GIVEN RECORDS below:
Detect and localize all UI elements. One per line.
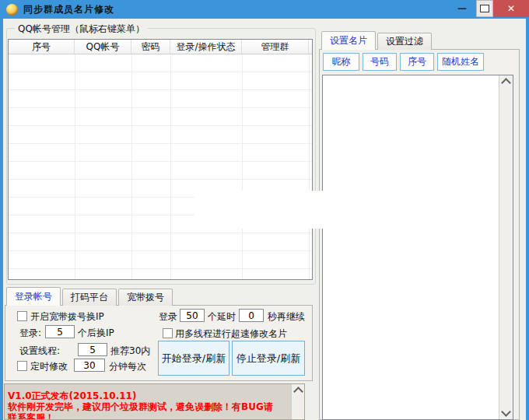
column-header-password[interactable]: 密码 bbox=[131, 40, 170, 54]
blank-overlay-artifact bbox=[194, 191, 324, 229]
batch-login-label: 登录 bbox=[159, 310, 177, 324]
login-tabstrip: 登录帐号 打码平台 宽带拨号 bbox=[6, 289, 174, 306]
timed-modify-checkbox[interactable] bbox=[17, 361, 27, 371]
multithread-label: 用多线程进行超速修改名片 bbox=[175, 327, 287, 341]
tab-set-card[interactable]: 设置名片 bbox=[321, 31, 376, 50]
serial-button[interactable]: 序号 bbox=[400, 53, 434, 71]
column-divider bbox=[242, 54, 243, 279]
batch-delay-label: 个延时 bbox=[208, 310, 236, 324]
announcement-scrollbar[interactable] bbox=[291, 384, 304, 419]
minimize-button[interactable]: — bbox=[448, 0, 476, 17]
titlebar: 同步群成员名片修改 — ✕ bbox=[0, 0, 529, 19]
scroll-up-button[interactable] bbox=[499, 75, 513, 88]
threads-input[interactable] bbox=[78, 343, 107, 356]
chevron-up-icon bbox=[293, 387, 303, 397]
chevron-down-icon bbox=[501, 407, 511, 417]
stop-login-button[interactable]: 停止登录/刷新 bbox=[232, 341, 305, 376]
column-divider bbox=[170, 54, 171, 279]
card-name-list[interactable] bbox=[322, 75, 513, 420]
scroll-down-button[interactable] bbox=[499, 407, 513, 419]
number-button[interactable]: 号码 bbox=[363, 53, 397, 71]
card-list-scrollbar[interactable] bbox=[499, 75, 513, 419]
maximize-button[interactable] bbox=[476, 0, 493, 17]
tab-login-account[interactable]: 登录帐号 bbox=[6, 287, 61, 306]
relogin-suffix-label: 个后换IP bbox=[78, 327, 114, 340]
card-tabstrip: 设置名片 设置过滤 bbox=[321, 33, 433, 50]
scroll-up-button[interactable] bbox=[292, 384, 304, 397]
chevron-up-icon bbox=[501, 78, 511, 88]
tab-captcha-platform[interactable]: 打码平台 bbox=[62, 289, 117, 306]
minimize-icon: — bbox=[457, 3, 467, 14]
close-icon: ✕ bbox=[507, 3, 515, 14]
account-groupbox-label: QQ帐号管理（鼠标右键菜单） bbox=[15, 23, 148, 36]
announcement-line1: V1.0正式发布(2015.10.11) bbox=[8, 390, 282, 401]
nickname-button[interactable]: 昵称 bbox=[323, 53, 359, 71]
batch-delay-input[interactable] bbox=[239, 309, 264, 322]
account-table-header: 序号 QQ帐号 密码 登录/操作状态 管理群 bbox=[9, 40, 312, 54]
column-header-status[interactable]: 登录/操作状态 bbox=[170, 40, 242, 54]
relogin-label: 登录: bbox=[19, 327, 41, 340]
app-window: 同步群成员名片修改 — ✕ QQ帐号管理（鼠标右键菜单） 序号 QQ帐号 密码 … bbox=[0, 0, 529, 420]
account-table-body[interactable] bbox=[9, 54, 312, 279]
random-name-button[interactable]: 随机姓名 bbox=[437, 53, 484, 71]
batch-count-input[interactable] bbox=[180, 309, 205, 322]
relogin-count-input[interactable] bbox=[45, 325, 75, 338]
timed-suffix-label: 分钟每次 bbox=[109, 360, 146, 373]
column-divider bbox=[131, 54, 132, 279]
column-divider bbox=[309, 54, 310, 279]
multithread-checkbox[interactable] bbox=[163, 328, 173, 338]
broadband-ip-label: 开启宽带拨号换IP bbox=[30, 310, 104, 324]
window-title: 同步群成员名片修改 bbox=[23, 3, 114, 16]
close-button[interactable]: ✕ bbox=[493, 0, 529, 17]
maximize-icon bbox=[480, 5, 489, 12]
broadband-ip-checkbox[interactable] bbox=[17, 311, 27, 321]
timed-minutes-input[interactable] bbox=[74, 359, 105, 372]
column-header-groups[interactable]: 管理群 bbox=[242, 40, 309, 54]
client-area: QQ帐号管理（鼠标右键菜单） 序号 QQ帐号 密码 登录/操作状态 管理群 登录… bbox=[3, 19, 526, 420]
column-divider bbox=[75, 54, 75, 279]
threads-hint-label: 推荐30内 bbox=[110, 345, 150, 358]
tab-set-filter[interactable]: 设置过滤 bbox=[377, 33, 432, 50]
announcement-box: V1.0正式发布(2015.10.11) 软件刚开发完毕，建议用个垃圾群测试，避… bbox=[4, 383, 305, 420]
app-icon bbox=[6, 4, 18, 16]
announcement-text: V1.0正式发布(2015.10.11) 软件刚开发完毕，建议用个垃圾群测试，避… bbox=[8, 390, 282, 420]
announcement-line2: 软件刚开发完毕，建议用个垃圾群测试，避免误删除！有BUG请联系客服！ bbox=[8, 401, 282, 420]
column-header-qq-account[interactable]: QQ帐号 bbox=[75, 40, 131, 54]
column-header-index[interactable]: 序号 bbox=[9, 40, 75, 54]
timed-modify-label: 定时修改 bbox=[30, 360, 68, 373]
batch-suffix-label: 秒再继续 bbox=[268, 310, 305, 324]
tab-broadband-dial[interactable]: 宽带拨号 bbox=[118, 289, 173, 306]
start-login-button[interactable]: 开始登录/刷新 bbox=[158, 341, 229, 376]
account-table[interactable]: 序号 QQ帐号 密码 登录/操作状态 管理群 bbox=[8, 39, 313, 280]
threads-label: 设置线程: bbox=[19, 345, 60, 358]
column-header-filler bbox=[309, 40, 312, 54]
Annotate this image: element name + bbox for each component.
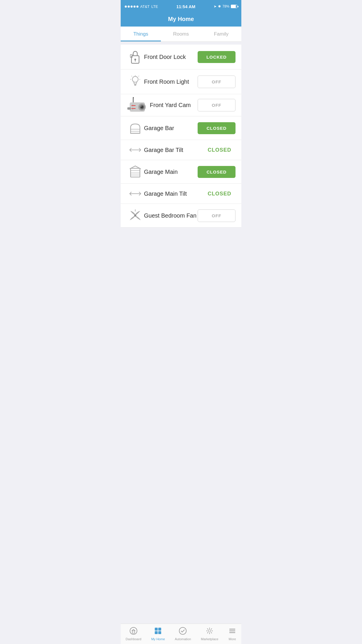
garage-main-icon <box>126 165 144 178</box>
svg-point-22 <box>132 106 133 108</box>
front-yard-cam-status[interactable]: OFF <box>198 99 236 111</box>
locked-button[interactable]: LOCKED <box>198 51 236 63</box>
tab-rooms[interactable]: Rooms <box>161 27 201 41</box>
svg-line-11 <box>138 76 139 76</box>
off-button[interactable]: OFF <box>198 99 236 111</box>
garage-bar-tilt-status: CLOSED <box>203 147 236 153</box>
battery-label: 78% <box>222 4 229 8</box>
off-button[interactable]: OFF <box>198 209 236 222</box>
carrier-label: AT&T <box>140 4 150 9</box>
fan-icon <box>126 209 144 222</box>
tab-bar: Things Rooms Family <box>121 27 241 42</box>
battery-icon <box>231 5 237 8</box>
guest-bedroom-fan-status[interactable]: OFF <box>198 209 236 222</box>
status-right: ➤ ✱ 78% <box>214 4 237 8</box>
garage-main-status[interactable]: CLOSED <box>198 166 236 178</box>
item-name-front-room-light: Front Room Light <box>144 78 198 85</box>
things-list: Front Door Lock LOCKED Front Room Light … <box>121 45 241 228</box>
closed-button[interactable]: CLOSED <box>198 122 236 134</box>
off-button[interactable]: OFF <box>198 76 236 88</box>
tilt-sensor-icon <box>126 145 144 155</box>
svg-line-10 <box>131 76 132 76</box>
signal-dots <box>125 6 138 8</box>
garage-bar-status[interactable]: CLOSED <box>198 122 236 134</box>
list-item: Garage Bar CLOSED <box>121 116 241 140</box>
svg-point-21 <box>132 104 133 105</box>
item-name-front-yard-cam: Front Yard Cam <box>150 102 198 108</box>
front-room-light-status[interactable]: OFF <box>198 76 236 88</box>
camera-icon <box>126 97 150 113</box>
light-bulb-icon <box>126 75 144 89</box>
closed-button[interactable]: CLOSED <box>198 166 236 178</box>
svg-point-19 <box>140 106 141 107</box>
tilt-sensor2-icon <box>126 189 144 198</box>
page-title: My Home <box>168 16 194 22</box>
item-name-guest-bedroom-fan: Guest Bedroom Fan <box>144 212 198 219</box>
garage-main-tilt-status: CLOSED <box>203 191 236 197</box>
item-name-garage-main: Garage Main <box>144 169 198 175</box>
svg-point-1 <box>134 59 136 60</box>
list-item: Garage Main CLOSED <box>121 160 241 184</box>
item-name-garage-main-tilt: Garage Main Tilt <box>144 190 203 197</box>
location-icon: ➤ <box>214 4 217 8</box>
status-time: 11:54 AM <box>176 4 195 9</box>
bluetooth-icon: ✱ <box>218 4 221 8</box>
svg-rect-20 <box>127 107 131 110</box>
closed-text: CLOSED <box>208 191 231 197</box>
status-left: AT&T LTE <box>125 4 158 9</box>
closed-text: CLOSED <box>208 147 231 153</box>
svg-point-4 <box>132 76 138 82</box>
tab-family[interactable]: Family <box>201 27 241 41</box>
door-lock-icon <box>126 50 144 64</box>
list-item: Front Yard Cam OFF <box>121 94 241 116</box>
svg-point-38 <box>134 215 136 216</box>
list-item: Garage Bar Tilt CLOSED <box>121 140 241 160</box>
garage-icon <box>126 122 144 134</box>
network-label: LTE <box>151 4 158 9</box>
item-name-garage-bar: Garage Bar <box>144 125 198 132</box>
app-header: My Home <box>121 13 241 27</box>
svg-point-23 <box>132 109 133 110</box>
status-bar: AT&T LTE 11:54 AM ➤ ✱ 78% <box>121 0 241 13</box>
tab-things[interactable]: Things <box>121 27 161 41</box>
list-item: Guest Bedroom Fan OFF <box>121 204 241 228</box>
list-item: Front Room Light OFF <box>121 69 241 94</box>
svg-rect-32 <box>131 168 140 177</box>
list-item: Front Door Lock LOCKED <box>121 45 241 69</box>
item-name-front-door-lock: Front Door Lock <box>144 54 198 60</box>
front-door-lock-status[interactable]: LOCKED <box>198 51 236 63</box>
list-item: Garage Main Tilt CLOSED <box>121 184 241 204</box>
item-name-garage-bar-tilt: Garage Bar Tilt <box>144 147 203 153</box>
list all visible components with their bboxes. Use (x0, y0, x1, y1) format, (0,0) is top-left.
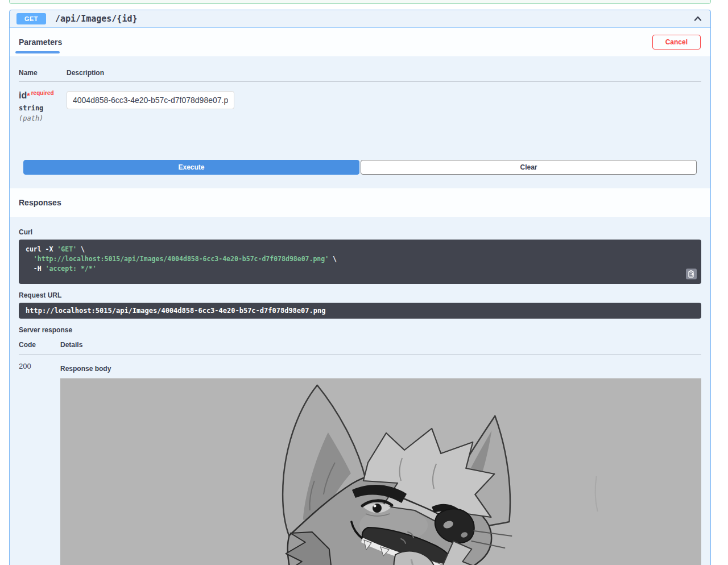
curl-label: Curl (19, 228, 701, 236)
active-tab-underline (15, 51, 60, 53)
copy-to-clipboard-button[interactable] (686, 269, 697, 279)
server-response-label: Server response (19, 326, 701, 334)
responses-area: Curl curl -X 'GET' \ 'http://localhost:5… (10, 228, 710, 565)
curl-command: curl -X 'GET' \ 'http://localhost:5015/a… (26, 245, 679, 274)
curl-code-block: curl -X 'GET' \ 'http://localhost:5015/a… (19, 240, 701, 284)
request-url-label: Request URL (19, 291, 701, 299)
parameter-meta: id*required string (path) (19, 90, 67, 122)
chevron-up-icon[interactable] (693, 14, 702, 23)
required-label: required (31, 90, 54, 96)
parameters-title: Parameters (19, 38, 62, 47)
parameters-table-header: Name Description (19, 69, 701, 82)
parameter-location: (path) (19, 114, 67, 122)
response-details: Response body (60, 362, 701, 565)
required-asterisk: * (27, 91, 30, 100)
parameter-name: id*required (19, 90, 67, 101)
parameter-type: string (19, 104, 67, 112)
parameter-row-id: id*required string (path) (19, 90, 701, 122)
parameters-table: Name Description id*required string (pat… (10, 69, 710, 188)
clipboard-icon (688, 270, 694, 278)
response-body-label: Response body (60, 365, 701, 373)
response-table-header: Code Details (19, 341, 701, 355)
endpoint-summary-header[interactable]: GET /api/Images/{id} (10, 10, 710, 28)
endpoint-path: /api/Images/{id} (55, 14, 138, 24)
name-column-header: Name (19, 69, 67, 77)
execute-wrapper: Execute Clear (19, 160, 701, 175)
id-value-input[interactable] (67, 91, 234, 109)
response-body-image (60, 378, 701, 565)
request-url-value: http://localhost:5015/api/Images/4004d85… (19, 303, 701, 319)
status-code: 200 (19, 362, 60, 565)
http-method-badge[interactable]: GET (16, 13, 46, 24)
responses-title: Responses (19, 198, 61, 207)
parameters-section-header: Parameters Cancel (10, 28, 710, 56)
previous-endpoint-block (9, 0, 711, 4)
cancel-button[interactable]: Cancel (652, 35, 701, 50)
code-column-header: Code (19, 341, 60, 349)
clear-button[interactable]: Clear (361, 160, 697, 175)
response-row-200: 200 Response body (19, 362, 701, 565)
wolf-drawing (60, 378, 701, 565)
details-column-header: Details (60, 341, 701, 349)
get-endpoint-block: GET /api/Images/{id} Parameters Cancel N… (9, 10, 711, 565)
parameter-value-cell (67, 90, 234, 122)
responses-section-header: Responses (10, 188, 710, 217)
description-column-header: Description (67, 69, 701, 77)
execute-button[interactable]: Execute (23, 160, 359, 175)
End of GIVEN RECORDS.
**WHAT IS NEEDED:**
Give the count of lines in the entries above that hold the word "threads", with no other words.

**EXERCISE RESULT:**
3